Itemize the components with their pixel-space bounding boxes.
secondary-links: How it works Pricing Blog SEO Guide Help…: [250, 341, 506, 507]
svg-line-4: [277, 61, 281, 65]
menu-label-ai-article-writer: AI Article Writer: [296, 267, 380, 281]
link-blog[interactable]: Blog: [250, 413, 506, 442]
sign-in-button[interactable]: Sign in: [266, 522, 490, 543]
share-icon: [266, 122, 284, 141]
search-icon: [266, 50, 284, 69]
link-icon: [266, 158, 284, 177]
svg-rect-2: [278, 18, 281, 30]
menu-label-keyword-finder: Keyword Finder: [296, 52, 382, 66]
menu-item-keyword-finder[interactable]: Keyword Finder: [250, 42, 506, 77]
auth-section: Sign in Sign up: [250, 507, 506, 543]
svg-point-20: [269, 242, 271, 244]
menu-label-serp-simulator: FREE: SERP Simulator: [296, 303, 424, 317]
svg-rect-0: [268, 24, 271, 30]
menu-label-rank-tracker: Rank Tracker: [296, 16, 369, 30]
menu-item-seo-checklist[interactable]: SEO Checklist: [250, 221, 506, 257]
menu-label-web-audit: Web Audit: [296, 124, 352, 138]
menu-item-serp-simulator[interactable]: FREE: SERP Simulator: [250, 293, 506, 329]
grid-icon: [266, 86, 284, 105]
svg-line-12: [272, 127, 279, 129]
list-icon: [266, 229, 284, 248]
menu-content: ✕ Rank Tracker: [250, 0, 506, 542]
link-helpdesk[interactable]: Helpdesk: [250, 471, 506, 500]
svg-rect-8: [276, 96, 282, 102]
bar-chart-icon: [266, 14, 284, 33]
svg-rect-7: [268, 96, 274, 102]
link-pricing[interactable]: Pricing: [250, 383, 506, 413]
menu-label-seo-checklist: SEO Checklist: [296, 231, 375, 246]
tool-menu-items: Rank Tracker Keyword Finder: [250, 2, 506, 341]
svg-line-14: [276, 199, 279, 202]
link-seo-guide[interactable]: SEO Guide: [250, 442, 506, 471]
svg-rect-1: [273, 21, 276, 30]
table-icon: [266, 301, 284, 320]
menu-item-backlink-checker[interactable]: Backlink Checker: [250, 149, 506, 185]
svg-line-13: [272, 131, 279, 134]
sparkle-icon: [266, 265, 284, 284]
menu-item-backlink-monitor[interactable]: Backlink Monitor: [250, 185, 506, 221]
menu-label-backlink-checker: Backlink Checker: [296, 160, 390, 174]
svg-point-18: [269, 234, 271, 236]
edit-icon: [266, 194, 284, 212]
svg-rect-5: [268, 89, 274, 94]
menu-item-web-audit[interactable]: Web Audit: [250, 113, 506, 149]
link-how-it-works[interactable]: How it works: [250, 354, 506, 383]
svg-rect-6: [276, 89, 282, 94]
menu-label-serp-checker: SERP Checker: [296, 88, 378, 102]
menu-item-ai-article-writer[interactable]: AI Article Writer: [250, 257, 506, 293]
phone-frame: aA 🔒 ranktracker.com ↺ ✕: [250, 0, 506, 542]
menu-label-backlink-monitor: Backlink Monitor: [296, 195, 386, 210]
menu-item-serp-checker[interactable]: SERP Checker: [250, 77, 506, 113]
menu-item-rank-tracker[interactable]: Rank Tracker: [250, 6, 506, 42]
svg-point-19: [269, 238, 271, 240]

» WORK ORDER: Transcribe the material above in its entirety. Match it exactly.

» RESULT FOR THIS TASK:
Itemize the components with their pixel-space bounding boxes.
secondary-links: How it works Pricing Blog SEO Guide Help…: [250, 341, 506, 507]
svg-line-4: [277, 61, 281, 65]
menu-label-ai-article-writer: AI Article Writer: [296, 267, 380, 281]
link-blog[interactable]: Blog: [250, 413, 506, 442]
sign-in-button[interactable]: Sign in: [266, 522, 490, 543]
share-icon: [266, 122, 284, 141]
search-icon: [266, 50, 284, 69]
link-icon: [266, 158, 284, 177]
svg-rect-2: [278, 18, 281, 30]
menu-label-keyword-finder: Keyword Finder: [296, 52, 382, 66]
menu-item-keyword-finder[interactable]: Keyword Finder: [250, 42, 506, 77]
auth-section: Sign in Sign up: [250, 507, 506, 543]
svg-point-20: [269, 242, 271, 244]
menu-label-serp-simulator: FREE: SERP Simulator: [296, 303, 424, 317]
svg-rect-0: [268, 24, 271, 30]
menu-label-rank-tracker: Rank Tracker: [296, 16, 369, 30]
menu-item-seo-checklist[interactable]: SEO Checklist: [250, 221, 506, 257]
menu-label-web-audit: Web Audit: [296, 124, 352, 138]
menu-item-serp-simulator[interactable]: FREE: SERP Simulator: [250, 293, 506, 329]
grid-icon: [266, 86, 284, 105]
svg-line-12: [272, 127, 279, 129]
list-icon: [266, 229, 284, 248]
menu-content: ✕ Rank Tracker: [250, 0, 506, 542]
link-helpdesk[interactable]: Helpdesk: [250, 471, 506, 500]
svg-rect-8: [276, 96, 282, 102]
bar-chart-icon: [266, 14, 284, 33]
svg-rect-7: [268, 96, 274, 102]
link-pricing[interactable]: Pricing: [250, 383, 506, 413]
menu-label-seo-checklist: SEO Checklist: [296, 231, 375, 246]
tool-menu-items: Rank Tracker Keyword Finder: [250, 2, 506, 341]
svg-line-14: [276, 199, 279, 202]
link-seo-guide[interactable]: SEO Guide: [250, 442, 506, 471]
svg-rect-1: [273, 21, 276, 30]
table-icon: [266, 301, 284, 320]
menu-item-backlink-checker[interactable]: Backlink Checker: [250, 149, 506, 185]
svg-line-13: [272, 131, 279, 134]
sparkle-icon: [266, 265, 284, 284]
menu-item-backlink-monitor[interactable]: Backlink Monitor: [250, 185, 506, 221]
menu-label-backlink-checker: Backlink Checker: [296, 160, 390, 174]
svg-point-18: [269, 234, 271, 236]
edit-icon: [266, 194, 284, 212]
svg-rect-5: [268, 89, 274, 94]
menu-item-web-audit[interactable]: Web Audit: [250, 113, 506, 149]
link-how-it-works[interactable]: How it works: [250, 354, 506, 383]
svg-rect-6: [276, 89, 282, 94]
menu-label-serp-checker: SERP Checker: [296, 88, 378, 102]
menu-item-ai-article-writer[interactable]: AI Article Writer: [250, 257, 506, 293]
phone-frame: aA 🔒 ranktracker.com ↺ ✕: [250, 0, 506, 542]
menu-label-backlink-monitor: Backlink Monitor: [296, 195, 386, 210]
menu-item-serp-checker[interactable]: SERP Checker: [250, 77, 506, 113]
menu-item-rank-tracker[interactable]: Rank Tracker: [250, 6, 506, 42]
svg-point-19: [269, 238, 271, 240]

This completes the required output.